Morâlman güçlü değildir. Karamsardır, ümitsizdir:
Istikbalin güzel dünyasını kurmaya talip değildir.
Moralsizlik inançsızlığı güçlendirir. Inançsızlık
ise Cehennemdir. Demek spor ruhî bir ihtiyaç da olabilir.

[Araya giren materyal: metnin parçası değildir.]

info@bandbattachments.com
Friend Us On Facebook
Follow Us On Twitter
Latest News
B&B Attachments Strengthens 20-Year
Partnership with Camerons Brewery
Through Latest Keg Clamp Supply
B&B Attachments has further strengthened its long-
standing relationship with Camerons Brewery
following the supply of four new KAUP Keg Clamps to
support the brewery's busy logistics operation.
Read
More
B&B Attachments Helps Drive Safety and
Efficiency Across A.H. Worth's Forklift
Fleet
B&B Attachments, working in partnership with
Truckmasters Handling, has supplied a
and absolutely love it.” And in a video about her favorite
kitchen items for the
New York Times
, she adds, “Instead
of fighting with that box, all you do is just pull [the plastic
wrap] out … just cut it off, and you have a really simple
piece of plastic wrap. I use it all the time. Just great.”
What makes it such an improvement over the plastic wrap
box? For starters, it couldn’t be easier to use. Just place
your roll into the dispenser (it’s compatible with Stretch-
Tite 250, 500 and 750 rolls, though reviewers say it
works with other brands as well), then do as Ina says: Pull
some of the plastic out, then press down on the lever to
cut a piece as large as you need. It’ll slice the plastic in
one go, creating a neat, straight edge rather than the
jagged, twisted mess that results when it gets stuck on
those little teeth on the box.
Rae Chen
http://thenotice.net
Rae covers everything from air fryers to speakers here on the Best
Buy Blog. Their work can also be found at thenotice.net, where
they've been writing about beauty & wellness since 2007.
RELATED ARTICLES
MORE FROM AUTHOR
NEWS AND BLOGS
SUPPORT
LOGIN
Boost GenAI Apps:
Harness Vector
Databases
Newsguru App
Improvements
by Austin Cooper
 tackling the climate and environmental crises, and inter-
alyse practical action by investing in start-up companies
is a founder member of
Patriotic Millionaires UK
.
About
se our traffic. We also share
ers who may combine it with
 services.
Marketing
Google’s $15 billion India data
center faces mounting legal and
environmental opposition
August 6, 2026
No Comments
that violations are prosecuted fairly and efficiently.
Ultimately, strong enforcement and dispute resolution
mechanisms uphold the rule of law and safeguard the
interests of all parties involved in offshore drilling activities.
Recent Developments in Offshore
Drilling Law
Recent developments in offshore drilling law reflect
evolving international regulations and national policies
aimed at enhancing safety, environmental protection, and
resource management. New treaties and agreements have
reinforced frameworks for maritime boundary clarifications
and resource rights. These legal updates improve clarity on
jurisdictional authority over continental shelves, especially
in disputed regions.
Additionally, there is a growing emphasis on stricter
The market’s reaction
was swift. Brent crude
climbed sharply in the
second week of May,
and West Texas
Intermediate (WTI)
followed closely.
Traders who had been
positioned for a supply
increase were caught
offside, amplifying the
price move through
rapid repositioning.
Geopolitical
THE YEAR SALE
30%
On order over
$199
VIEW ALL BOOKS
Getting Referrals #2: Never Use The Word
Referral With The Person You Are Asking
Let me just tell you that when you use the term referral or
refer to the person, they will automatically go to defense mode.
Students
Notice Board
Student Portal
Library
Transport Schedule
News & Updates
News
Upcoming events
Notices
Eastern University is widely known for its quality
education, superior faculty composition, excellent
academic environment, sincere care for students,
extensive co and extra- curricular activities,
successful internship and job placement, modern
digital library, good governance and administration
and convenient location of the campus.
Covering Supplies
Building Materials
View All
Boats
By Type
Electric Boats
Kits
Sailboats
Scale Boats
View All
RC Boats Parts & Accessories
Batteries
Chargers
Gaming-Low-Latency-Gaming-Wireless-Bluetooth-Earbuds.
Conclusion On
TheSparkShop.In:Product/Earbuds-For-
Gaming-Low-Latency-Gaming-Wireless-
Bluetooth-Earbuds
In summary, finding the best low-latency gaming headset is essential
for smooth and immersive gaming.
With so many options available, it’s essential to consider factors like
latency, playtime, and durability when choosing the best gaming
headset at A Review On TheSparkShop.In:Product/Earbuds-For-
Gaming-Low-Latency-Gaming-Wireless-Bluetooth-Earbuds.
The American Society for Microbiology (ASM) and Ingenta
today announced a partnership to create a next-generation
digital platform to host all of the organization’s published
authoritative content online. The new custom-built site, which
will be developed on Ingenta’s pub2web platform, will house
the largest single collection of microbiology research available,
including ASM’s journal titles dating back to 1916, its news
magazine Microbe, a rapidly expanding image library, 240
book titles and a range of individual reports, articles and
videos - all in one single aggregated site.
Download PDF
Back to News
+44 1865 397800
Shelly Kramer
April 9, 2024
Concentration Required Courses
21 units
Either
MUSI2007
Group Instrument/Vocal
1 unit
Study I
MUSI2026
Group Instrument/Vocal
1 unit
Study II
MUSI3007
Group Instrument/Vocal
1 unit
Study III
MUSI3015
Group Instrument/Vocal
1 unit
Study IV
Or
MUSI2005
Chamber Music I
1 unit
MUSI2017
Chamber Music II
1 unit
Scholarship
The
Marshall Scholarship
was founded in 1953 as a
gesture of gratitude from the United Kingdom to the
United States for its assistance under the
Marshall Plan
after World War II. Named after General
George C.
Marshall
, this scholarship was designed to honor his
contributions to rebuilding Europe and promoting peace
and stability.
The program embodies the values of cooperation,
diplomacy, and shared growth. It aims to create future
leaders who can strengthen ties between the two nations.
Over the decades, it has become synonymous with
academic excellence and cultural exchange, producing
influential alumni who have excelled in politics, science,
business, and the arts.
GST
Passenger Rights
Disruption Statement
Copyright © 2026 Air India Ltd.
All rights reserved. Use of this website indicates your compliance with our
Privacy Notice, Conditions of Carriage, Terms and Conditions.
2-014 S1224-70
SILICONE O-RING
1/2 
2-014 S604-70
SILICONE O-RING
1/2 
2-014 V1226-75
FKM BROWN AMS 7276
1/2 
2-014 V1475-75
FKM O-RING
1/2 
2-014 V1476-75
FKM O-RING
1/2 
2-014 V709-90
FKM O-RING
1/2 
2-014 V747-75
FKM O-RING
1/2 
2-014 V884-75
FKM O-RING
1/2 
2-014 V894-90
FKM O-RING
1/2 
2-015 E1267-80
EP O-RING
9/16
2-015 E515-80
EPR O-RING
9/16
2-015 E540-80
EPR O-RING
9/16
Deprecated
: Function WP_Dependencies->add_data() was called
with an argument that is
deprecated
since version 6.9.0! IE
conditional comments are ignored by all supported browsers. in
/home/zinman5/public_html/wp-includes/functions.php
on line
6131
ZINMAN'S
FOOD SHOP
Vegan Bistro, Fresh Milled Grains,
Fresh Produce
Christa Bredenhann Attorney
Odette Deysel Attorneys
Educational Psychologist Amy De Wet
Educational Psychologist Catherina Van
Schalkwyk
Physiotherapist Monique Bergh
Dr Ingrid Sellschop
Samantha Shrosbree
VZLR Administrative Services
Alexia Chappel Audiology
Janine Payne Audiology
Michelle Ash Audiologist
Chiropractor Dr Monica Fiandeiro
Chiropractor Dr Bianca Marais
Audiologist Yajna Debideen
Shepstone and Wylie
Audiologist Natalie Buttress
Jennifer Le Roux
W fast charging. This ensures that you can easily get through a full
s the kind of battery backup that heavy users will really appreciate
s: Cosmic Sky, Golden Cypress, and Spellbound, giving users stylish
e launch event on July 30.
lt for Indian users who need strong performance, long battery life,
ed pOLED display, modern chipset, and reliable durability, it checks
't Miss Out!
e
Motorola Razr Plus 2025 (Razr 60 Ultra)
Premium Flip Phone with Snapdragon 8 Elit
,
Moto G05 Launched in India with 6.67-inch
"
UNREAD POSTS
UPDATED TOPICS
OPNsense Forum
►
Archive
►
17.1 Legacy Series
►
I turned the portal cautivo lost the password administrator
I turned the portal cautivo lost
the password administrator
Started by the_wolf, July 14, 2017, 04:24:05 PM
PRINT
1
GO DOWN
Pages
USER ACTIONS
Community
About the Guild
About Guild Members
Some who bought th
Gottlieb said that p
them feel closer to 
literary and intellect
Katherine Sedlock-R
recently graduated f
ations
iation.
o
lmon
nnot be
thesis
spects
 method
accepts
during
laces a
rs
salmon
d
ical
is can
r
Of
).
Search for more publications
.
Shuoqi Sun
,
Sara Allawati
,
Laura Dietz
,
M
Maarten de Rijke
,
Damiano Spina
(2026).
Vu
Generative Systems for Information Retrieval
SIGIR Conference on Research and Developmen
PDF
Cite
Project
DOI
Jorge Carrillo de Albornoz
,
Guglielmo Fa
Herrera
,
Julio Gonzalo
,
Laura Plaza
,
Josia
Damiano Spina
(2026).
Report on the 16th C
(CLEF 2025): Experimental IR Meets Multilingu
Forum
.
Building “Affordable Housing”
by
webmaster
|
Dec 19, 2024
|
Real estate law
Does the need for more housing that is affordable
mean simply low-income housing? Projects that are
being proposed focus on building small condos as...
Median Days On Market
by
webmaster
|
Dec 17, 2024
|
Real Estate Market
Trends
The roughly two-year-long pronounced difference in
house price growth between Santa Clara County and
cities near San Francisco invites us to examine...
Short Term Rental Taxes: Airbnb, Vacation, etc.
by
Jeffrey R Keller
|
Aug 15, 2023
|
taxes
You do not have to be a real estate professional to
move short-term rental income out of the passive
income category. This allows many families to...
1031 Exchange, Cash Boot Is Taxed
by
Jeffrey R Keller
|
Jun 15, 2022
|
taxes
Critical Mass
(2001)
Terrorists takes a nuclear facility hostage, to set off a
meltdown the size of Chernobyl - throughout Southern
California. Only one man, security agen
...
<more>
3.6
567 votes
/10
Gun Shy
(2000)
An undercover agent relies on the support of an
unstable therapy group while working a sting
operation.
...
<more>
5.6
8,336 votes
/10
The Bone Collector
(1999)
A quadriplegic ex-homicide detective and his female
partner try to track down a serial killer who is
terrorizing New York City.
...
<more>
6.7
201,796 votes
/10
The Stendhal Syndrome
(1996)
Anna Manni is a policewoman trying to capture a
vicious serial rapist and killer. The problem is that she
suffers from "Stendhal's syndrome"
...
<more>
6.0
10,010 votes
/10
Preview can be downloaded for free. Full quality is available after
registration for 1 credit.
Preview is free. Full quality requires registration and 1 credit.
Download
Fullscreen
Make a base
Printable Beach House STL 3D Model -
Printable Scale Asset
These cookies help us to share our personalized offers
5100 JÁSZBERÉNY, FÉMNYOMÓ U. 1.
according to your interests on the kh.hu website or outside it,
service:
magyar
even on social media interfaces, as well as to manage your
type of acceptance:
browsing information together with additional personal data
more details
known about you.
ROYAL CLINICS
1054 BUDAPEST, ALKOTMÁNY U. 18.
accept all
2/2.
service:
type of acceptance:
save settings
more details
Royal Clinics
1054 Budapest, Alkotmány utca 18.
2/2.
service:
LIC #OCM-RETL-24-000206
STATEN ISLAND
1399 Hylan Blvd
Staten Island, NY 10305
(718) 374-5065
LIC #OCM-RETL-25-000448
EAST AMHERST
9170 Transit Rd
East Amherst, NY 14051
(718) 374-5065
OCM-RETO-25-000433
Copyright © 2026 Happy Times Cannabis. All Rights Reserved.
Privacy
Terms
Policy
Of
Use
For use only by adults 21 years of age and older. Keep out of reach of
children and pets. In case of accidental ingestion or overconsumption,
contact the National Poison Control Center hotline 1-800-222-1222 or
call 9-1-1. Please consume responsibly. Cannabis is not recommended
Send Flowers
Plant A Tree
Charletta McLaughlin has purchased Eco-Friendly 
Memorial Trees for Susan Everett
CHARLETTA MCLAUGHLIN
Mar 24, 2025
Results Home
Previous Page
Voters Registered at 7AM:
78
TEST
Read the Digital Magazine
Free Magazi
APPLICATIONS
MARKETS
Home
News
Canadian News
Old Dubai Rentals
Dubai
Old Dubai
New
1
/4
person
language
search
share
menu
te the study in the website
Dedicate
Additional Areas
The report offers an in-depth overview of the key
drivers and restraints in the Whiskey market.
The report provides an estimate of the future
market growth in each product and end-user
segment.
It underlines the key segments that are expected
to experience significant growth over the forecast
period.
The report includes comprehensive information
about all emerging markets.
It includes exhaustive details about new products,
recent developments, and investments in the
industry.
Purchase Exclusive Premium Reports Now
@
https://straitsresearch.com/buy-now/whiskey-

Ihtiyaçlar sadece maddi değildir. Tıpkı insan sadece
madde olmadığı gibi... Onun maddî olmayan yönünün de en
az maddî yönü kadar ihtiyacı vardır. Ruh Allah'ın birçok
vasfının tecelli ettiği sahadır.Nice ilâhi vasfın
kokusunu ve rengini taşır. Bu yüzden ihtiyaçları da manevîdir.
Allah'la(c.c.) irtibat kurmayan, ihtiyaçları manevî gıdalarla
giderilmeyen ruh avuntulara bile muhtaç olur, tatmin arar.Onda da
bedendeki acıkma ve susama hissi gibi bir his doğar. Insan bir
takım hoplama ve zıplamalarla bu hissi doyurmaya
uğraşabilir. Tıpkı yemek bulamayan bir insanın
çakıl taşlarıyla karnını doldurması ve bir
anlık doyum hissi duyması gibi. Spor bu amaçla yapılırsa
bir avuntu ve bir yalancı emzik olmuş olur. Sporun böyle
sürekli avuntu olarak kullanılması, bir yerde
bağışıklık yapar, vazgeçilmez olur ve artık
bir din halini alır.Vatandaşların manevî tatminlerini
gidermeyi düşünmeyen rejimler ve onların,
iktidarlarını sürdürmek isteyen hakim kadroları, zaman
zaman sporu halklarına cazip ambalajlarla sunarlar, sporu teşvik
ederler, onu bir uyuşturucu olarak kullanırlar ve bu yolla
iktidarlarını sürdürmeye çalışırlar.
Tıpkı Franko gibi... Bu durumda da spor bir afyon olur,
uyuşturucu görevi yapar.Şimdi tekrar başa dönersek,
müslüman kadının bunların hangisi için spor yapacağı
önemlidir. Kadının spor yapmasının dini hükmünü,
niçin ve nasıl spor yapıyor? sorusuna verilecek cevaba göre
düşünebiliriz.Ama ondan da önce ilginç bir durumu tespit edelim:
Ne âyet ve hadîslerde, ne de fıkıh kitaplarımızda,
spordan spor olarak söz edilmemektedir.Kur'ân'da: "Onlara karşı
gücünüz yettiği kadar kuvvet hazırlayın..." (8/60)
denmekte ve sebep olarak da "Bununla Allah'ın düşmanını
ve sizin düşmanınızı ve daha Allah'ın bilip te
sizin bilmediklerinizi korkutup caydırasınız" diye
belirtilmektedir. Beden kuvveti birinci derecede bir kuvvettir.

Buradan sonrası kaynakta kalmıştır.